One of the things I learned at Uni was the Pomodoro Method. The idea is that regular short breaks help keep you at optimal productivity. I would watch recorded lectures to the halfway point, get up, have a short walk or coffee, and then finish the lecture. Once I started employing the method, I saw a consistent rise of 5% in my grades.


For Crappy Night Job (I’m going to keep calling it that even though I’m working days now), I can work 10 hours with one break, or none sometimes. Menial work relies on the strength of your back, but creative and intellectual work requires mental strength. The brain isn’t an endurance organ. It uses around a quarter of your daily energy; it already runs hot. What I found at Uni was I could physically sit in all the classes, but my brain wouldn’t retain as much information at the end of the lecture as it did at the beginning.


With my new work structure, I have two whole days per week set aside for writing.

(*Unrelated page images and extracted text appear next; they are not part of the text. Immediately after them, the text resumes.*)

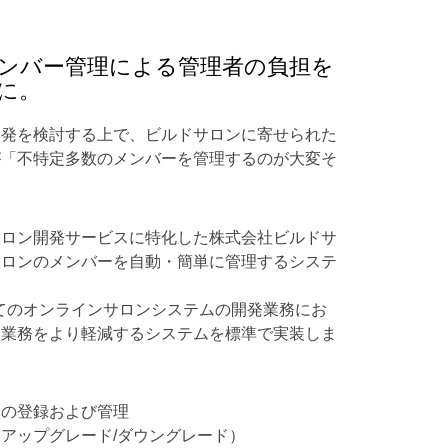
ンバー管理による管理者の負担を
に。
開発を検討する上で、ビルドサロンに寄せられた
が「不特定多数のメンバーを管理するのが大変そ
サロン開発サービスに特化した株式会社ビルドサ
サロンのメンバーを自動・簡単に管理するシステ
、
すべてのオンラインサロンシステムの開発業務にお
理業務をより軽減するシステムを標準で実装しま
報の登録および管理
アップグレード/ダウングレード）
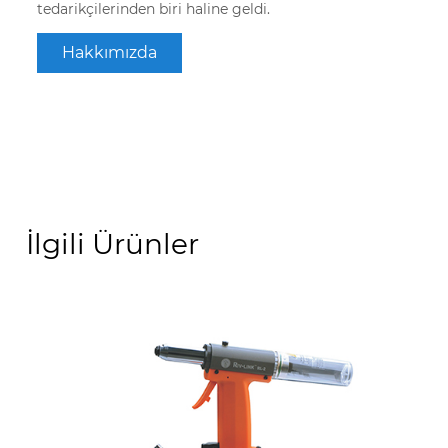
tedarikçilerinden biri haline geldi.
Hakkımızda
İlgili Ürünler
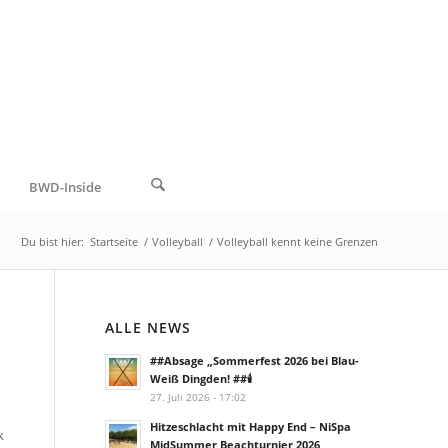
BWD-Inside
Du bist hier:
Startseite
/
Volleyball
/
Volleyball kennt keine Grenzen
ALLE NEWS
##Absage „Sommerfest 2026 bei Blau-
Weiß Dingden! ##🕯️
27. Juli 2026 - 17:02
Hitzeschlacht mit Happy End – NiSpa
k
MidSummer Beachturnier 2026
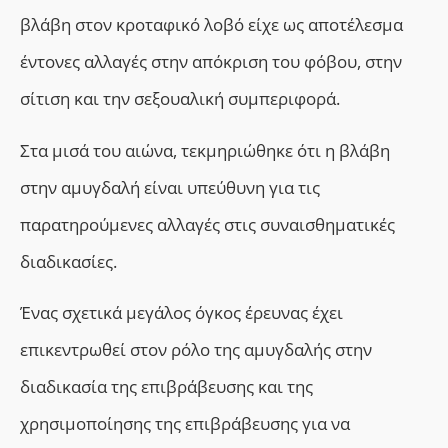
βλάβη στον κροταφικό λοβό είχε ως αποτέλεσμα
έντονες αλλαγές στην απόκριση του φόβου, στην
σίτιση και την σεξουαλική συμπεριφορά.
Στα μισά του αιώνα, τεκμηριώθηκε ότι η βλάβη
στην αμυγδαλή είναι υπεύθυνη για τις
παρατηρούμενες αλλαγές στις συναισθηματικές
διαδικασίες.
Ένας σχετικά μεγάλος όγκος έρευνας έχει
επικεντρωθεί στον ρόλο της αμυγδαλής στην
διαδικασία της επιβράβευσης και της
χρησιμοποίησης της επιβράβευσης για να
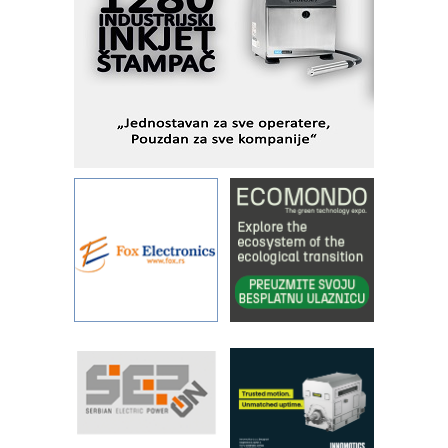
pionirskimmobile operator PANEL-OM
Fleksibilno stezanje i brzo
podešavanje u proizvodnji prototipova
KIP KOP – napredna rešenja za
savremene industrijske i logističke
objekte
Alba d.o.o. – 35 godina preciznosti u
metrologiji i pametnim dozirnim
rešenjima
IBeRTIM - oprema za ispitivanje
kontrole kvaliteta
STAUFF – Komponente koje
povećavaju pouzdanost hidrauličkih
sistema
YAMADA pumpe – japanska
pouzdanost u transferu fluida
Filtration Group Industrial – Napredna
rešenja za filtraciju u hidrauličkim i
procesnim sistemima
RILINEX kompanije Rittal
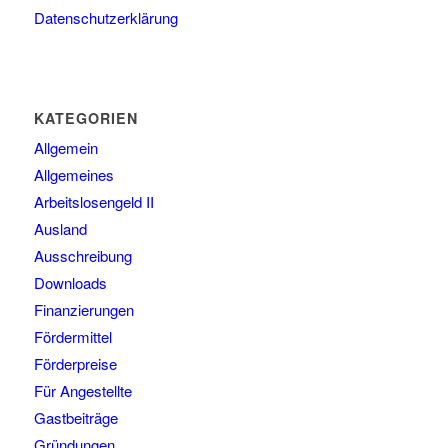
Datenschutzerklärung
KATEGORIEN
Allgemein
Allgemeines
Arbeitslosengeld II
Ausland
Ausschreibung
Downloads
Finanzierungen
Fördermittel
Förderpreise
Für Angestellte
Gastbeiträge
Gründungen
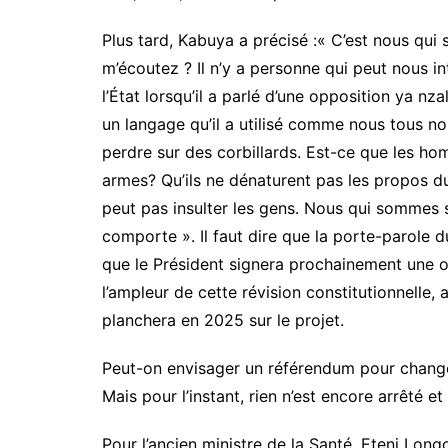
Plus tard, Kabuya a précisé :« C’est nous qu
m’écoutez ? Il n’y a personne qui peut nous i
l’État lorsqu’il a parlé d’une opposition ya n
un langage qu’il a utilisé comme nous tous no
perdre sur des corbillards. Est-ce que les hom
armes? Qu’ils ne dénaturent pas les propos du
peut pas insulter les gens. Nous qui sommes 
comporte ». Il faut dire que la porte-parole 
que le Président signera prochainement une or
l’ampleur de cette révision constitutionnelle,
planchera en 2025 sur le projet.
Peut-on envisager un référendum pour changer
Mais pour l’instant, rien n’est encore arrêté 
Pour l’ancien ministre de la Santé, Eteni Long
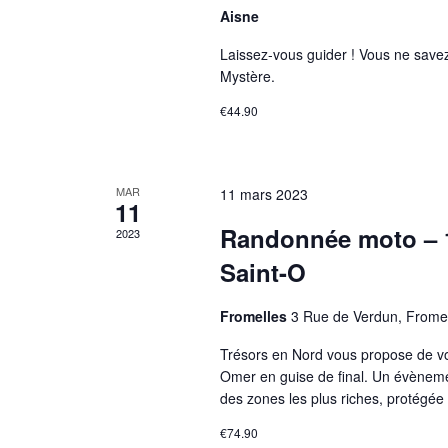
Aisne
Laissez-vous guider ! Vous ne savez
Mystère.
€44.90
MAR
11 mars 2023
11
Randonnée moto – 1
2023
Saint-O
Fromelles
3 Rue de Verdun, Frome
Trésors en Nord vous propose de vo
Omer en guise de final. Un évènemen
des zones les plus riches, protégé
€74.90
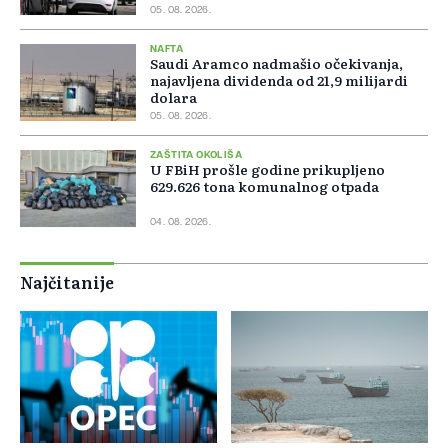
05. 08. 2026.
NAFTA
Saudi Aramco nadmašio očekivanja,
najavljena dividenda od 21,9 milijardi
dolara
05. 08. 2026.
ZAŠTITA OKOLIŠA
U FBiH prošle godine prikupljeno
629.626 tona komunalnog otpada
04. 08. 2026.
Najčitanije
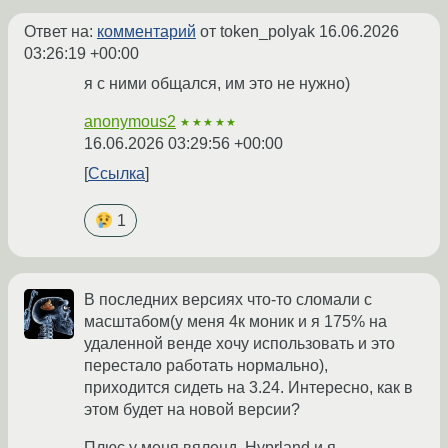
Ответ на:
комментарий
от token_polyak
16.06.2026
03:26:19 +00:00
я с ними общался, им это не нужно)
anonymous2
★★★★★
16.06.2026 03:29:56 +00:00
Ссылка
1
В последних версиях что-то сломали с
масштабом(у меня 4к моник и я 175% на
удаленной венде хочу использовать и это
перестало работать нормально),
приходится сидеть на 3.24. Интересно, как в
этом будет на новой версии?
Плюс у меня вяленд, Hyprland и я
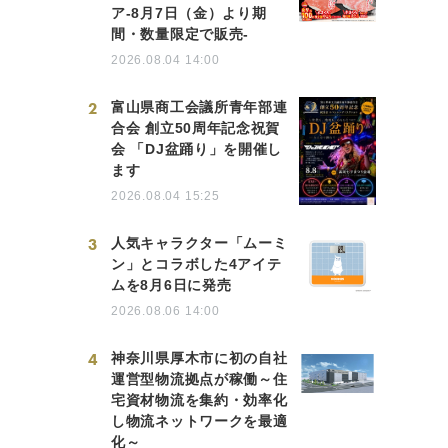
ア-8月7日（金）より期
間・数量限定で販売-
2026.08.04 14:00
2
富山県商工会議所青年部連
合会 創立50周年記念祝賀
会 「DJ盆踊り」を開催し
ます
2026.08.04 15:25
3
人気キャラクター「ムーミ
ン」とコラボした4アイテ
ムを8月6日に発売
2026.08.06 14:00
4
神奈川県厚木市に初の自社
運営型物流拠点が稼働～住
宅資材物流を集約・効率化
し物流ネットワークを最適
化～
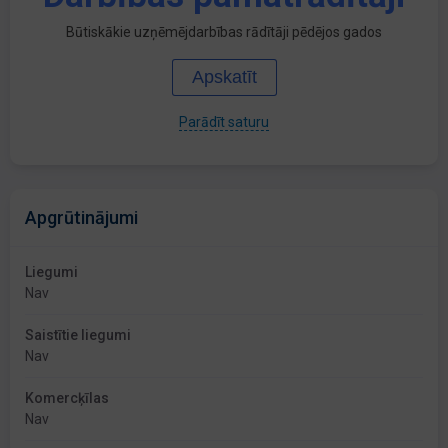
Būtiskākie uzņēmējdarbības rādītāji pēdējos gados
Apskatīt
Parādīt saturu
Apgrūtinājumi
Liegumi
Nav
Saistītie liegumi
Nav
Komercķīlas
Nav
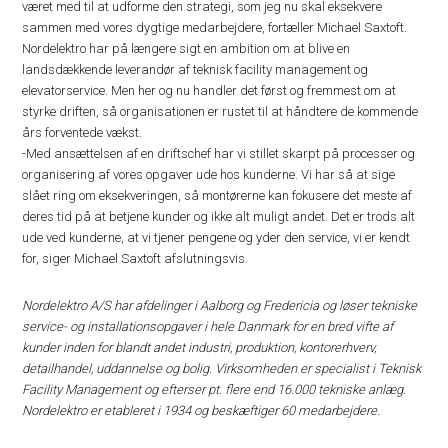
været med til at udforme den strategi, som jeg nu skal eksekvere
sammen med vores dygtige medarbejdere, fortæller Michael Saxtoft.
Nordelektro har på længere sigt en ambition om at blive en
landsdækkende leverandør af teknisk facility management og
elevatorservice. Men her og nu handler det først og fremmest om at
styrke driften, så organisationen er rustet til at håndtere de kommende
års forventede vækst.
-Med ansættelsen af en driftschef har vi stillet skarpt på processer og
organisering af vores opgaver ude hos kunderne. Vi har så at sige
slået ring om eksekveringen, så montørerne kan fokusere det meste af
deres tid på at betjene kunder og ikke alt muligt andet. Det er trods alt
ude ved kunderne, at vi tjener pengene og yder den service, vi er kendt
for, siger Michael Saxtoft afslutningsvis.
Nordelektro A/S har afdelinger i Aalborg og Fredericia og løser tekniske
service- og installationsopgaver i hele Danmark for en bred vifte af
kunder inden for blandt andet industri, produktion, kontorerhverv,
detailhandel, uddannelse og bolig. Virksomheden er specialist i Teknisk
Facility Management og efterser pt. flere end 16.000 tekniske anlæg.
Nordelektro er etableret i 1934 og beskæftiger 60 medarbejdere.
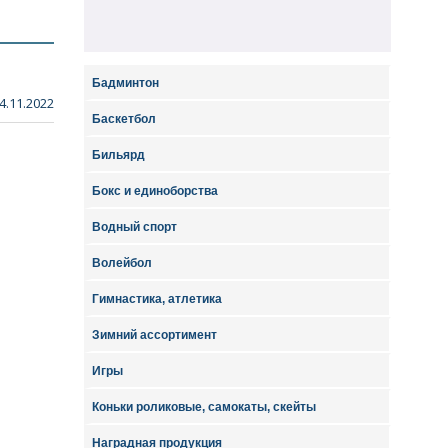
Бадминтон
4.11.2022
Баскетбол
Бильярд
Бокс и единоборства
Водный спорт
Волейбол
Гимнастика, атлетика
Зимний ассортимент
Игры
Коньки роликовые, самокаты, скейты
Наградная продукция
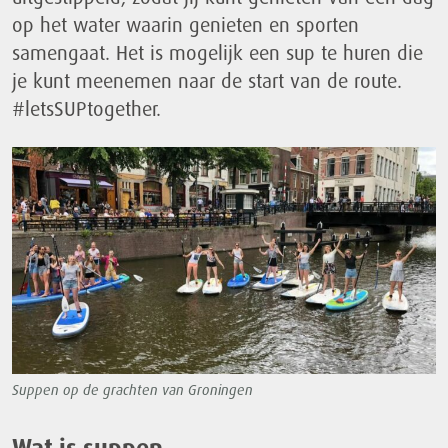
op het water waarin genieten en sporten
samengaat. Het is mogelijk een sup te huren die
je kunt meenemen naar de start van de route.
#letsSUPtogether.
Suppen op de grachten van Groningen
Wat is suppen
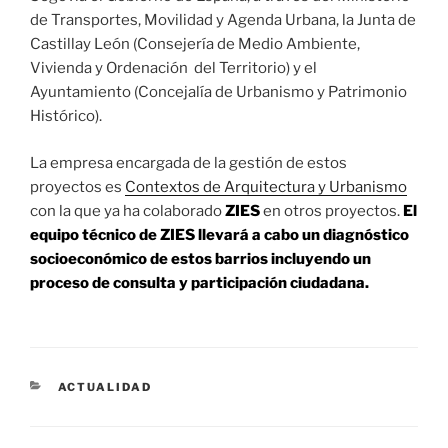
de Transportes, Movilidad y Agenda Urbana, la Junta de
Castillay León (Consejería de Medio Ambiente,
Vivienda y Ordenación del Territorio) y el
Ayuntamiento (Concejalía de Urbanismo y Patrimonio
Histórico).
La empresa encargada de la gestión de estos
proyectos es
Contextos de Arquitectura y Urbanismo
con la que ya ha colaborado
ZIES
en otros proyectos.
El
equipo técnico de ZIES llevará a cabo un diagnóstico
socioeconómico de estos barrios incluyendo un
proceso de consulta y participación ciudadana.
CATEGORÍAS
ACTUALIDAD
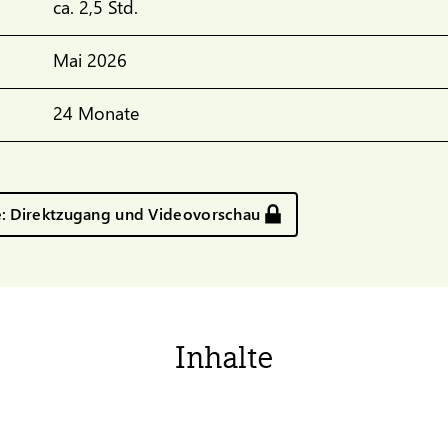
ca. 2,5 Std.
Mai 2026
24 Monate
e: Direktzugang und Videovorschau
Inhalte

This is the beginning of the fourth week, and I haven’t got into the new groove yet. Part of that is that my shifts haven’t been consistent, which is hard to build a routine around. Another part is that footy has started up again, and I’m volunteering some of my time. And a part has been Resistance.



Any self-guided work requires a level of discipline, and mine lately has been terrible. Slithering under my thoughts has been that doubt that I’m actually terrible at writing and I’m wasting my time. Maybe that’s true, but I’m a nerd, and I like data above vague doubt. The data is that I have got a royalty payment every month this year. Not a big royalty payment, but Crash, the little short story that could, has been making slow sales. I can’t know if the Solar Flare anthology will sell until I publish it. At ~31,000 words, it will be the largest piece I have ever published, and I have no idea how big the market is for that sized work. It may not be a novel, but it’s the next step toward one.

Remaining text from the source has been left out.